Metabolic activity, which can be defined as the sum of all the organismal activity that involves energy, is critical to understanding the function and evolution of life on earth. On coral reefs, measures of metabolism are really important for describing patterns like symbiosis, or the process between a host and, for example, the symbiote Symbiodiniaceae inside the coral host tissue. And it can tell us not only about how the organism functions normally, but how that organism functions when climate stressors are at play, for example.
To begin the equipment and coral setup, connect the two water bath plates using blue polypipe and connectors. Ensure that the motor plate is visible through the transparent water bath plates when the respirometry chambers are not in place. Next, connect the base of the water bath to the base motor plate with the magnetic gears before connecting this assembly to a power source and turning on the power.
To assemble the respirometry chamber, add the magnetic bead to the glass chamber and place the opaque plastic flow through stand base into the glass chamber. Firmly place the chambers into the water baths, ensuring the glass chambers are in contact with the temperature controlled water for the experiment. Using the valve control knobs, modulate the water flow as required, applying continuous and gentle flow set at 75 liters per hour, with slow stirring at 30 rotations per minute.
Proceed to connect the oxygen fiber optic cables with the oxygen sensor spots, which detect and transmit signals from the chamber through the cable. Ensure to connect the fiber optics to the matching ports in the oxygen module. Insert the cables into the holes drilled in the side of the lid chambers, ensuring contact with the spots.

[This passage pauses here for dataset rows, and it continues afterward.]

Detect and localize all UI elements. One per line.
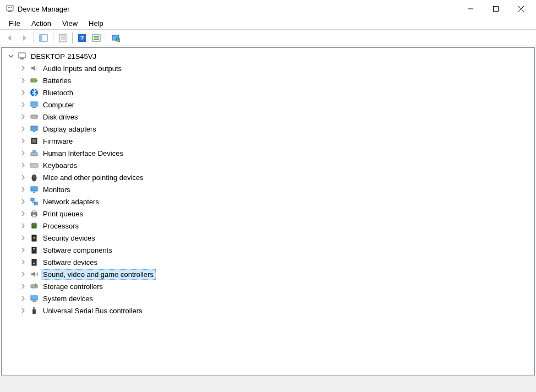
tree-item[interactable]: Processors: [3, 220, 533, 232]
menu-action[interactable]: Action: [26, 18, 57, 29]
network-icon: [29, 197, 39, 206]
tree-item[interactable]: Software devices: [3, 256, 533, 268]
help-button[interactable]: ?: [75, 31, 89, 45]
chevron-right-icon[interactable]: [19, 222, 27, 230]
svg-rect-26: [20, 58, 24, 59]
tree-item-label: Network adapters: [41, 197, 101, 206]
tree-item[interactable]: System devices: [3, 292, 533, 304]
tree-item[interactable]: Keyboards: [3, 159, 533, 171]
tree-item-label: Processors: [41, 221, 80, 231]
chevron-right-icon[interactable]: [19, 101, 27, 108]
chevron-right-icon[interactable]: [19, 258, 27, 266]
close-button[interactable]: [508, 1, 534, 17]
tree-item-label: Sound, video and game controllers: [41, 269, 156, 280]
tree-item-label: Computer: [41, 100, 76, 110]
tree-item[interactable]: Security devices: [3, 232, 533, 244]
toolbar: ?: [0, 30, 536, 46]
tree-item-label: Software devices: [41, 258, 99, 267]
tree-item[interactable]: Monitors: [3, 183, 533, 195]
chevron-down-icon[interactable]: [7, 52, 15, 60]
tree-item[interactable]: Network adapters: [3, 195, 533, 208]
scan-button[interactable]: [109, 31, 122, 45]
svg-point-33: [36, 116, 37, 117]
chevron-right-icon[interactable]: [19, 149, 27, 157]
tree-item[interactable]: Software components: [3, 244, 533, 256]
chevron-right-icon[interactable]: [19, 295, 27, 302]
forward-button[interactable]: [18, 31, 31, 45]
svg-rect-20: [94, 39, 99, 40]
tree-item[interactable]: Computer: [3, 99, 533, 111]
minimize-button[interactable]: [458, 1, 483, 17]
menu-view[interactable]: View: [57, 18, 83, 29]
tree-item[interactable]: Bluetooth: [3, 86, 533, 99]
chevron-right-icon[interactable]: [19, 89, 27, 96]
tree-item-label: Display adapters: [41, 124, 98, 134]
svg-rect-49: [31, 198, 34, 201]
hid-icon: [29, 148, 39, 158]
chevron-right-icon[interactable]: [19, 282, 27, 290]
processor-icon: [29, 221, 39, 231]
disk-icon: [29, 112, 39, 122]
export-button[interactable]: [90, 31, 103, 45]
maximize-button[interactable]: [483, 1, 508, 17]
tree-item-label: Bluetooth: [41, 88, 75, 97]
security-icon: [29, 233, 39, 243]
svg-rect-10: [40, 35, 42, 41]
tree-item[interactable]: Audio inputs and outputs: [3, 62, 533, 74]
chevron-right-icon[interactable]: [19, 125, 27, 133]
chevron-right-icon[interactable]: [19, 64, 27, 72]
menu-help[interactable]: Help: [83, 18, 109, 29]
tree-item[interactable]: Disk drives: [3, 111, 533, 123]
svg-rect-71: [31, 296, 37, 300]
chevron-right-icon[interactable]: [19, 173, 27, 181]
chevron-right-icon[interactable]: [19, 246, 27, 254]
computer-icon: [29, 100, 39, 110]
chevron-right-icon[interactable]: [19, 186, 27, 193]
toolbar-separator: [34, 32, 34, 43]
chevron-right-icon[interactable]: [19, 307, 27, 314]
tree-item[interactable]: Batteries: [3, 74, 533, 86]
tree-item-label: Audio inputs and outputs: [41, 64, 123, 73]
chevron-right-icon[interactable]: [19, 137, 27, 145]
tree-item-label: Human Interface Devices: [41, 149, 125, 158]
menu-file[interactable]: File: [3, 18, 26, 29]
svg-rect-48: [33, 192, 35, 193]
svg-rect-44: [32, 166, 36, 166]
tree-item[interactable]: Firmware: [3, 135, 533, 147]
tree-root[interactable]: DESKTOP-21S45VJ: [3, 50, 533, 62]
svg-rect-47: [31, 187, 37, 191]
system-icon: [29, 293, 39, 303]
tree-item[interactable]: Storage controllers: [3, 280, 533, 292]
tree-item[interactable]: Sound, video and game controllers: [3, 268, 533, 280]
svg-rect-1: [8, 11, 12, 12]
svg-rect-54: [32, 224, 36, 228]
properties-button[interactable]: [56, 31, 69, 45]
show-hide-button[interactable]: [37, 31, 50, 45]
chevron-right-icon[interactable]: [19, 198, 27, 205]
audio-icon: [29, 63, 39, 73]
chevron-right-icon[interactable]: [19, 161, 27, 169]
chevron-right-icon[interactable]: [19, 113, 27, 121]
chevron-right-icon[interactable]: [19, 77, 27, 84]
usb-icon: [29, 306, 39, 315]
toolbar-separator: [106, 32, 106, 43]
tree-item[interactable]: Mice and other pointing devices: [3, 171, 533, 183]
tree-item[interactable]: Universal Serial Bus controllers: [3, 304, 533, 317]
device-tree[interactable]: DESKTOP-21S45VJ Audio inputs and outputs…: [1, 47, 535, 375]
back-button[interactable]: [3, 31, 17, 45]
mouse-icon: [29, 172, 39, 182]
chevron-right-icon[interactable]: [19, 234, 27, 242]
bluetooth-icon: [29, 88, 39, 97]
chevron-right-icon[interactable]: [19, 270, 27, 278]
tree-item[interactable]: Display adapters: [3, 123, 533, 135]
svg-rect-11: [59, 34, 66, 42]
display-icon: [29, 124, 39, 134]
tree-item-label: Disk drives: [41, 112, 80, 122]
app-icon: [6, 4, 14, 13]
chevron-right-icon[interactable]: [19, 210, 27, 217]
tree-item[interactable]: Human Interface Devices: [3, 147, 533, 159]
tree-item[interactable]: Print queues: [3, 208, 533, 220]
svg-rect-6: [494, 7, 499, 12]
window-controls: [458, 1, 534, 17]
svg-rect-52: [32, 211, 36, 213]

If required, attach the white, thin, self-sealing plumbing tape to make the cable fit snugly and to let it remain firmly inside the water chamber. Ensure that the individual coral can be seen with brown tentacles facing up inside the chamber. Finally, measure the respiration using the oxygen measurement software.
After importing the respirometry data using the R package respR, the inspect function was used to check for common anomalies like non-numeric or missing values, and plot the oxygen time series, and calculate a rolling rate. The rolling rate became stable after the time point of 3000. The declining oxygen became detectable only after row 200 in the full-time series.
The auto underscore rate function, which identifies linear regions of the data, was used to extract rates. A linear region from around 3, 000 to 5, 000 was identified as the most linear region. The adjust_rate function was used to determine the background rates from the control experiments.
Finally, the rates were converted to the desired output units using various parameters. The surface area specific rate, which is the absolute rate divided by the surface area of the specimen, was obtained as output. The results of respiration in the dark at the small specimen size tested indicated the efficiency of this method in capturing low signal threshold.
Further, the representative respiration values for blanks, as well as a control versus high temperature comparison for very small samples were obtained. Despite the significance, there is a lack of methods, and therefore a lack of data on key metabolic rates that have to do with coral reefs, especially as it pertains to coral offspring, which are often a very small size, making it hard to measure. So this is why we developed this low cost, very flexible physiological respirometry system that's designed to measure respiration rates, IE metabolic rates, in very small organisms, and in this case, coral juveniles.